Speaking of brain dead Bernie…with a growing number of Americans appearing willing to jump on the socialism-by-any-other-name bandwagon, JPMorgan CIO Michael Cembalest digs into the details of Bernie Sanders’ tax proposals. As the following chart sums up so extremely, his plan would certainly represent an unprecedented event in the history of US taxation.
There is no official Congressional Budget Office scoring of his plan at this stage, but the Tax Foundation assessed his proposed taxes on individuals and corporations and came up with a figure of $13.5 trillion of additional taxs over ten years. Large numbers are inherently large, so how big is that? Amortizing the amount over 10 years, these proposals are estimated to raise incremental taxes of around 7% of GDP per year.
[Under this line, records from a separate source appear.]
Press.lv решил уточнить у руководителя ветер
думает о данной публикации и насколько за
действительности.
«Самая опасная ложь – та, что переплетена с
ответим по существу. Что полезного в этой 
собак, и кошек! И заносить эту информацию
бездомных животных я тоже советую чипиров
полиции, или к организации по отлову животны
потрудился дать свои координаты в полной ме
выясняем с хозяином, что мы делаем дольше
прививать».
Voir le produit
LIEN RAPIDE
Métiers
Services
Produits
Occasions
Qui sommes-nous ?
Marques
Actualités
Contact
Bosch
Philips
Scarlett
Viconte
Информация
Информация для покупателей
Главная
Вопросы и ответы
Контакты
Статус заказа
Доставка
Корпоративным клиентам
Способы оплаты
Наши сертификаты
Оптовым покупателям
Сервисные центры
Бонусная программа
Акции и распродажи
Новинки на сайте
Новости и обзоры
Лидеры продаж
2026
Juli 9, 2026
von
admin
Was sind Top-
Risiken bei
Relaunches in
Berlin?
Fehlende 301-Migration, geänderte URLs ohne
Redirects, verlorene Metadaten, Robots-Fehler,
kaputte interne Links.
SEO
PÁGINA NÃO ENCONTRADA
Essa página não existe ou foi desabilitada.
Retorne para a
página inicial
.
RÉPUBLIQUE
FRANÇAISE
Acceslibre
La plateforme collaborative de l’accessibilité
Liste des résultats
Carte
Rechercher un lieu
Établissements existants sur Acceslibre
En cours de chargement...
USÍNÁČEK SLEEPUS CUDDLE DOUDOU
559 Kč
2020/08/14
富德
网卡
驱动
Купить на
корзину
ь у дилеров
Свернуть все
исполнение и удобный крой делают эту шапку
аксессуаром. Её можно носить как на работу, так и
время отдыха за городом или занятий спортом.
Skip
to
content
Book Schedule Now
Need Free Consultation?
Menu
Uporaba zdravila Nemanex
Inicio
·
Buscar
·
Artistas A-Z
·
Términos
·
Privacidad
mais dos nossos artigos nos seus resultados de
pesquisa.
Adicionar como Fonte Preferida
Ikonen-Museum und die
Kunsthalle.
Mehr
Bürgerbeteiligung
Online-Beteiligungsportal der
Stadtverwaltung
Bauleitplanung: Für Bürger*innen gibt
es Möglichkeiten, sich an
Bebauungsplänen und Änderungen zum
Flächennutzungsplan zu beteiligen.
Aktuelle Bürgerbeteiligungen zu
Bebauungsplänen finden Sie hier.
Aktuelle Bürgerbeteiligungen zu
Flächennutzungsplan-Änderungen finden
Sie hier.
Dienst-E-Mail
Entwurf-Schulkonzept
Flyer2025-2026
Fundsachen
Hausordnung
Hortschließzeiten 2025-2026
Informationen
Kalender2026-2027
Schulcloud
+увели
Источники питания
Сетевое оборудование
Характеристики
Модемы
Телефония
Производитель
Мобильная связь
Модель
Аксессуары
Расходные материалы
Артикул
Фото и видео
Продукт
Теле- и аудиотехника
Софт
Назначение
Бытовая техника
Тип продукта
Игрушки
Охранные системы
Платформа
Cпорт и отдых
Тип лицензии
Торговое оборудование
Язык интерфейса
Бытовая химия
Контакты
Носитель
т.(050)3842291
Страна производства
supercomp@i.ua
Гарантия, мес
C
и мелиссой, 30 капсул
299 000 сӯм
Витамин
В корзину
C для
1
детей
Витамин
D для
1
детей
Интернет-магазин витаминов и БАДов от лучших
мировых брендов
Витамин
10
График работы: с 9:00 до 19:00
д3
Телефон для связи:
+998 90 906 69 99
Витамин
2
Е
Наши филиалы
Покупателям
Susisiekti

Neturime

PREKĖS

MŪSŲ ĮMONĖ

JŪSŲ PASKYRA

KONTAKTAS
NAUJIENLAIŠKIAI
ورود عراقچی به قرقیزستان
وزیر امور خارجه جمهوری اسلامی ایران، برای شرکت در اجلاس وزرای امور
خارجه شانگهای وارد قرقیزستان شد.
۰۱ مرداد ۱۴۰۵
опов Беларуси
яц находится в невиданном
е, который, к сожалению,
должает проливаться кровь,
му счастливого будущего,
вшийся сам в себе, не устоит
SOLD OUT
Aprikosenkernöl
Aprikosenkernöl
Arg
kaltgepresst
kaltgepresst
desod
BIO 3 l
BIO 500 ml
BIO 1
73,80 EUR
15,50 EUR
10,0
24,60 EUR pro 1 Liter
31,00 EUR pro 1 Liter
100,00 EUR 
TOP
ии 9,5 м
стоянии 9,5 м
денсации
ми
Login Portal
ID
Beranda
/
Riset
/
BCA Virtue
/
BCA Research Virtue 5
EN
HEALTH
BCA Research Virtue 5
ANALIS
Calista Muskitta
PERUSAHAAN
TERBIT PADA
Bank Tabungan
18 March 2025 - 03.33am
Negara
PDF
The chart puts this number into context by looking at major tax legislation of the last 75 years. The revenue raised by each bill is shown on the Y axis, alongside prevailing Federal tax receipts (individual taxes, corporate taxes and excise taxes) before passage of each bill on the X axis. Even if Tax Foundation estimates are too high, Sanders’ proposals are in a league of their own. The only bill that comes close was passed in 1942, except there were two big differences:
1- the US was in the middle of WWII
2- at the time, total Federal taxes were much lower. Even tax increases in the 1.5%-2.0% of GDP range have not been seen since the Korean War, when tax receipts were also lower than they are today.
All the debates around prior post-war tax legislation seem rather small now, don’t they?
Democratic Socialism has a very, very high cost, and it would not just be borne by billionaires and millionaires. Bernie has admitted he will raise taxes on the middle class.
Perhaps this is why 4 prior Chairs of the Council of Economic Advisers for Presidents Obama and Clinton wrote an open letter to Sanders just this morning citing “extreme claims” by the Sanders campaign about the Senator’s economic plan, which “cannot be supported by the economic evidence” and which “runs against our party’s best traditions of evidence-based policy making and undermines our reputation as the party of responsible arithmetic.”
There is no longer a lesser of two evils on the democrat ticket.